KServe and Seldon Core are both Kubernetes-native. KServe centers on the InferenceService CRD, while Seldon uses CRDs such as SeldonDeployment and, in v2, Model and Pipeline.
Which is best for canary deployments and A/B testing?
Seldon Core has the richest rollout patterns in the research, including canary deployments, A/B testing, and Multi-Armed-Bandit deployments. KServe also supports canary deployments.
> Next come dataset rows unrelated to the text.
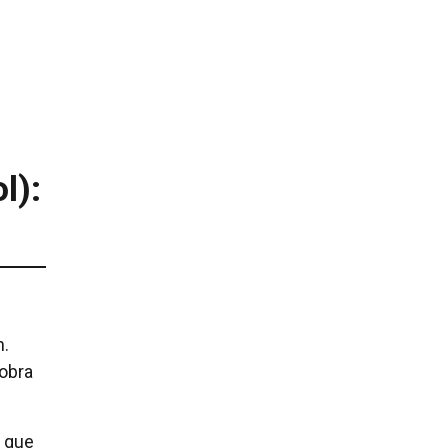
l):
n.
 obra
s que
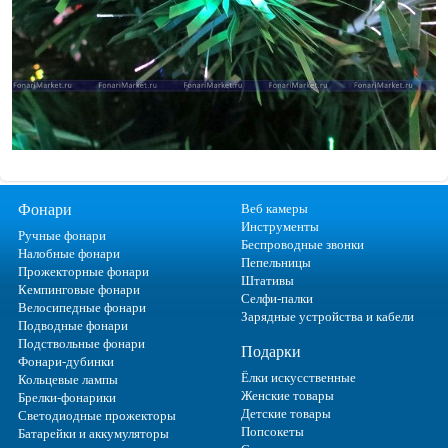
Фонари
Веб камеры
Инструменты
Ручные фонари
Беспроводные звонки
Налобные фонари
Пепельницы
Прожекторные фонари
Штативы
Кемпинговые фонари
Селфи-палки
Велосипедные фонари
Зарядные устройства и кабели
Подводные фонари
Подствольные фонари
Подарки
Фонари-дубинки
Ёлки искусственные
Кольцевые лампы
Женские товары
Брелки-фонарики
Детские товары
Светодиодные прожекторы
Попсокеты
Батарейки и аккумуляторы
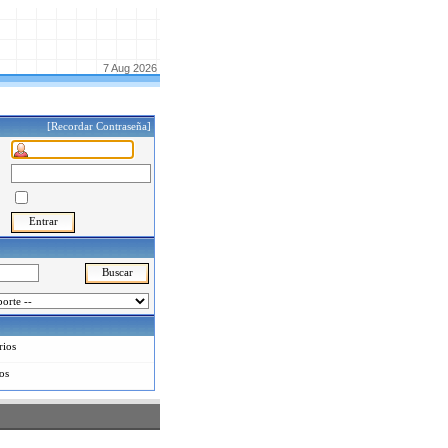
7 Aug 2026
[Recordar Contraseña]
rios
os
Which platform supports scale-to-zero?
KServe supports native scale-to-zero in serverless mode through Knative. The Spheron source states that Seldon Core v2 does not provide native scale-to-zero without external configuration, and BentoML scale-to-zero is not described as a native feature in the provided sources.
Which platform is best for custom preprocessing and post-processing?
All three can handle custom preprocessing, but in different ways. BentoML allows arbitrary Python code inside the service. KServe uses transformers in the InferenceService. Seldon Core supports transformers and richer inference graph components such as routers and combiners.
Can BentoML work with KServe or Seldon?
Yes. The Xebia research states that BentoML-packaged models can be deployed to multiple runtimes, including plain Kubernetes clusters, Seldon Core, KServe, Knative, AWS Lambda, Azure Functions, and Google Cloud Run.